Saturday, April 18, 2009

Collecting online data (for research)

In the new era of large amounts of publicly available data, an issue that is sometimes overlooked is ethical data collection. Whereas for experimental studies involving humans we have clear guidelines and an organizational process for assessing and approving data collection (in the US, via the IRB), collecting observational data is much more ambiguous. For instance, if I want to collect data on 50,000 book titles on Amazon, including their ratings, reviews, and cover images - is it ethical to collect this information by web crawling? A first thought might be "why not? the information is there and I am not taking anything from anyone". However, there are hidden costs and risks here that must be considered. First, in the above example, the web crawler will be mimicking manual browsing, thereby accessing Amazon's server. This is one cost to Amazon. Secondly, Amazon posts this information for buyers for the purpose of generating revenue. When one's intention is not to actually purchase, then it is misuse of the public information. Finally, one must ask whether there is any risk to the data provider (for instance - maybe too heavy access can slow down the provider's server, thereby slowing down or even denying access to actual potential buyers).

When the goal of the data collection is research, then another factor to consider is the benefits of the research study to society, to scientific research or "general knowledge", and perhaps even to the company.

Good practice involves consideration of the costs, risks, and benefits to the data provider and accordingly designing your collection and letting the data provider know about your intention. Careful consideration of actual sample size is therefore still important even in this new environment. An interesting paper by Allen, Burk, and Davis (Academic Data Collection in Electronic Environments: Defining Acceptable Use of Internet Resources discusses these issues and offers guidelines for "acceptable use" of internet resources.

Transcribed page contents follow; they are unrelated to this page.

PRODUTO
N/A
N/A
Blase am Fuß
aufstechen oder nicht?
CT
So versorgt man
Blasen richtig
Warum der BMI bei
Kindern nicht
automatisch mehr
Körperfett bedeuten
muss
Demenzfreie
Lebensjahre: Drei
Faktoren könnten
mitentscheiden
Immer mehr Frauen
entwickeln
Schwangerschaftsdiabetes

These days more and more companies (e.g., eBay and Amazon) are moving to "push" technology, where they make their data available for collection via API and RSS technologies. Obtaining data in this way avoids the ethical and legal considerations, but one is then limited to the data that the data source has chosen to provide. Moreover, the amount of data is usually limited. Hence, I believe that web crawling will continue to be used, but in combination with API and RSS the extent of crawling can be reduced.